The federal bank also said that the national economy showed "moderate to robust growth" over the same period.
"There are parts of the country that are growing a lot faster" than Arkansas, Charles Gascon, the Fed economist who follows the region, said Wednesday. He added, however, that economic activity in Arkansas is considered above average. "Things continue to improve at a strong rate across the region," Gascon said.
Arkansas' economy has shown modest improvement since the Fed's last economic report -- called the Beige Book -- in early June. Arkansas could see a boost in enrollment at community colleges as workers seek to improve their skills and a commodity trading and distribution company reports record profits as "demand far exceed the number of drivers they have available," the Fed reported.
Arkansas and other parts of the region grew quickly in late 2020 and early this year as business activity picked up faster here than in the nation as a whole, according to Gascon.
"We saw a much stronger uptick in activity and then the rest of the country kind of followed suit in early 2021," he said. "And there's still some of the ongoing momentum of that reopening taking place in many parts of the country."
Nevertheless, economic activity in the state and region continues to improve.
"There's still an acceleration in activity that is relatively robust but the gains aren't as large because we're kind of ahead of schedule in terms of the real big shoot-ups in reopening," Gascon said of the Fed's St. Louis region, which includes Arkansas and parts of Illinois, Indiana, Kentucky, Missouri, Mississippi and Tennessee.
Major metropolitan areas in the region include Little Rock, Northwest Arkansas, Louisville, Ky., Memphis and St. Louis.
On the national level, the transportation, travel and tourism, manufacturing and nonfinancial services sectors all reported above-average growth, according to the Beige Book. Supply-side disruptions were widespread through early July and have led to shortages of materials and labor, delivery delays and low inventories of consumer goods.

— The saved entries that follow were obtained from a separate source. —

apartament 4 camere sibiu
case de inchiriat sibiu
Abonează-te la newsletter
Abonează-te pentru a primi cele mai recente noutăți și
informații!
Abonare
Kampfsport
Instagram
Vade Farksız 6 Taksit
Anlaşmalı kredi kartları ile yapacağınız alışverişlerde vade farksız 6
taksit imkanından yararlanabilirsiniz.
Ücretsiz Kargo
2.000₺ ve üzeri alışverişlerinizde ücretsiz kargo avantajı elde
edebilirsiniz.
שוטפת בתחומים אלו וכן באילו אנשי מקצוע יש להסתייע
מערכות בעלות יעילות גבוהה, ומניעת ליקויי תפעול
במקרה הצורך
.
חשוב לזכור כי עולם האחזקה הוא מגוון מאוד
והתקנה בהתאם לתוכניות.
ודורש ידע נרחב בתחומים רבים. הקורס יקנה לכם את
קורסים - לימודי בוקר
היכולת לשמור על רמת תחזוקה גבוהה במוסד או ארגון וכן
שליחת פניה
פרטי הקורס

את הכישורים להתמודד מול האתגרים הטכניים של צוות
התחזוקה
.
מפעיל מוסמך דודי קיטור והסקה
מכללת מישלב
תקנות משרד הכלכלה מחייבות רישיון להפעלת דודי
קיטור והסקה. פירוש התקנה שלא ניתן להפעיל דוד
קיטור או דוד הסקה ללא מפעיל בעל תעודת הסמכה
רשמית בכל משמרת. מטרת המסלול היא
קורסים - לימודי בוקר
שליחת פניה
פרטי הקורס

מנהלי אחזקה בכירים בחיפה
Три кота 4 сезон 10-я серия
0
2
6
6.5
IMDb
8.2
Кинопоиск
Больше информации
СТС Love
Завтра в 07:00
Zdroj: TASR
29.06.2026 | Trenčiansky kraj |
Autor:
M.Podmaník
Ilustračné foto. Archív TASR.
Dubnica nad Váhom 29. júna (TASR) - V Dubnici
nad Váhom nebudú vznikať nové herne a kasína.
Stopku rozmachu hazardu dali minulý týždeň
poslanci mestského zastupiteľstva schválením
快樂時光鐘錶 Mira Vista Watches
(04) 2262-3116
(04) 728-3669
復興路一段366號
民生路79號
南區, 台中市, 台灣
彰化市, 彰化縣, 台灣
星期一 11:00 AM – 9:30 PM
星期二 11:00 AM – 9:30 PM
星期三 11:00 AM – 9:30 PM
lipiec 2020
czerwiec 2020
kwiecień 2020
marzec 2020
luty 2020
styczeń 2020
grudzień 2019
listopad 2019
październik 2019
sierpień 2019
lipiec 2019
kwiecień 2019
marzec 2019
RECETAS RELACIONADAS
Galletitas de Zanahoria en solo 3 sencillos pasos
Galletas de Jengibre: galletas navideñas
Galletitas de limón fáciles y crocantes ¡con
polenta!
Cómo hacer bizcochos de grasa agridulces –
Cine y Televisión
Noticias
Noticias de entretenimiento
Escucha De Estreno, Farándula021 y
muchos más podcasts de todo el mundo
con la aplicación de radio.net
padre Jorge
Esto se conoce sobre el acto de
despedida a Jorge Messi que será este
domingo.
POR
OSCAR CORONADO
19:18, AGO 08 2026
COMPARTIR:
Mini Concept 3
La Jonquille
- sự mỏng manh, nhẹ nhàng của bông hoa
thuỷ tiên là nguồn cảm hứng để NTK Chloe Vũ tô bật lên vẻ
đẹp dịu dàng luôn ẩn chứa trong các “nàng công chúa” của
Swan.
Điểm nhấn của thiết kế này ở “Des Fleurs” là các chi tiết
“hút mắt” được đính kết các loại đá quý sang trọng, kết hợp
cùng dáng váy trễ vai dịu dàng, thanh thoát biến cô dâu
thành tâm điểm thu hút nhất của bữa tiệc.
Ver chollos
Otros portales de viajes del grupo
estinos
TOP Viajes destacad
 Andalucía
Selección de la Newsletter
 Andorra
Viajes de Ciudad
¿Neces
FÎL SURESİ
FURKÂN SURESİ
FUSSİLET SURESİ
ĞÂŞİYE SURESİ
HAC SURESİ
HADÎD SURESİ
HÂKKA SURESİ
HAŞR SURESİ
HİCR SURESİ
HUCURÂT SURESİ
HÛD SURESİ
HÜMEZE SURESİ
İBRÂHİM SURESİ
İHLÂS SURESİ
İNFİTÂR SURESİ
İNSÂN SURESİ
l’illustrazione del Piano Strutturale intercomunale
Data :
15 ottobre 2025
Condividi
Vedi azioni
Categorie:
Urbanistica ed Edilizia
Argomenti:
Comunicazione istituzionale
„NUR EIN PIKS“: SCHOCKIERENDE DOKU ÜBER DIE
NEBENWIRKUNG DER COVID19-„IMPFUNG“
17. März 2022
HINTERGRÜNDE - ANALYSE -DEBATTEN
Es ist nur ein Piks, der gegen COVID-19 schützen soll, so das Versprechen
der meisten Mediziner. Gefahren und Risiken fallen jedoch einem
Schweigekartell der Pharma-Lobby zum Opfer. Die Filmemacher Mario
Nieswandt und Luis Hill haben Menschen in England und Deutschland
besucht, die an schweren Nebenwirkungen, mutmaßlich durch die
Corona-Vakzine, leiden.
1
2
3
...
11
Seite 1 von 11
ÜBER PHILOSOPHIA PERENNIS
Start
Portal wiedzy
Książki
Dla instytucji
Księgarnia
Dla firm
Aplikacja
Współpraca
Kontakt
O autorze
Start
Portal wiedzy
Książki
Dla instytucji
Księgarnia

"Supply-chain-related cost pressures and product shortages remain high, and manufacturers in the area expect these difficulties to continue for several months," the Fed reported.
Manufacturing, however, is still growing and reports from Arkansas and Missouri indicate "upticks in new orders and production, although the rate of growth has slightly declined."
At the same time, businesses said "they are still struggling to find and retain employees," the report said.
Arkansas economic development officials and business operators have reported difficulty filling thousands of open jobs as unemployed Arkansans dropped out of the labor pool and stopped looking for work. To nudge workers back into the job market, the state in late June eliminated the $300 weekly supplemental unemployment benefit that the federal government was paying.
"There are significant [hiring] challenges across the spectrum in reopening," Gascon said, adding that "there are widespread reports of difficulty in hiring," especially in entry-level and low-wage occupations.
Consumer spending is robust but is being hampered slightly by availability of goods. "There is some concern that the demand is there and sales could be stronger but low inventories are hampering some sales," he said. "But overall, the trends are still very positive."
Pricing and inflation vary by sector and Gascon noted that some industries, especially smaller businesses, are choosing to reduce profits instead of raising prices.
The Beige Book report outlines economic conditions in key areas such as employment and wages, prices, consumer spending, manufacturing, nonfinancial services, real estate and construction, banking and finance, agriculture and natural resources.